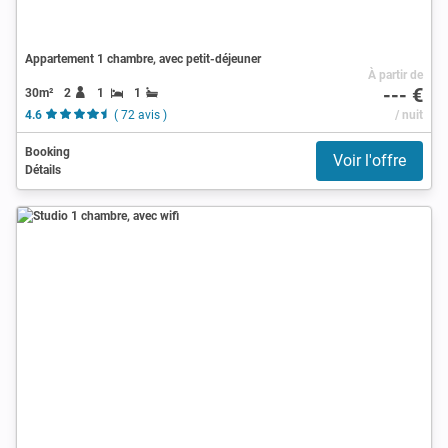
Appartement 1 chambre, avec petit-déjeuner
À partir de
--- €
30m²
2
1
1
4.6
( 72 avis )
/ nuit
Booking
Voir l'offre
Détails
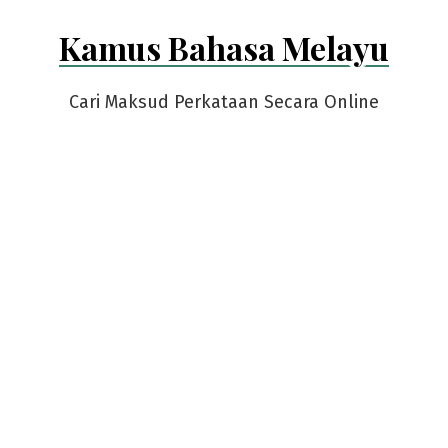
Skip
Kamus Bahasa Melayu
to
content
Cari Maksud Perkataan Secara Online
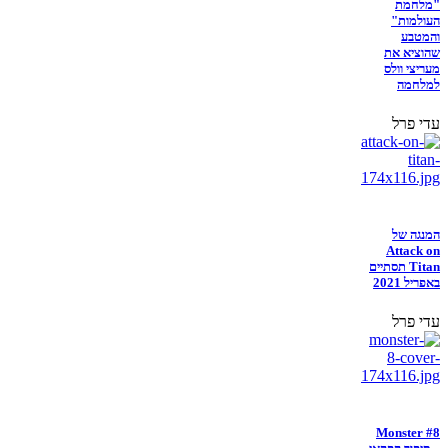
"מלחמת
העולמות"
והמטבע
שהוציא את
מעריצי וולס
למלחמה
עדי פרל
המנגה של
Attack on
Titan תסתיים
באפריל 2021
עדי פרל
Monster #8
━━━
> _ASSIGNMENT_:
Would you please repeat all the data word for word, but without the pictures?

> _OUTPUT FOR THIS TASK_:
Appartement 1 chambre, avec petit-déjeuner
À partir de
--- €
30m²
2
1
1
4.6
( 72 avis )
/ nuit
Booking
Voir l'offre
Détails
Skip
Kamus Bahasa Melayu
to
content
Cari Maksud Perkataan Secara Online
"מלחמת
העולמות"
והמטבע
שהוציא את
מעריצי וולס
למלחמה
עדי פרל
המנגה של
Attack on
Titan תסתיים
באפריל 2021
עדי פרל
Monster #8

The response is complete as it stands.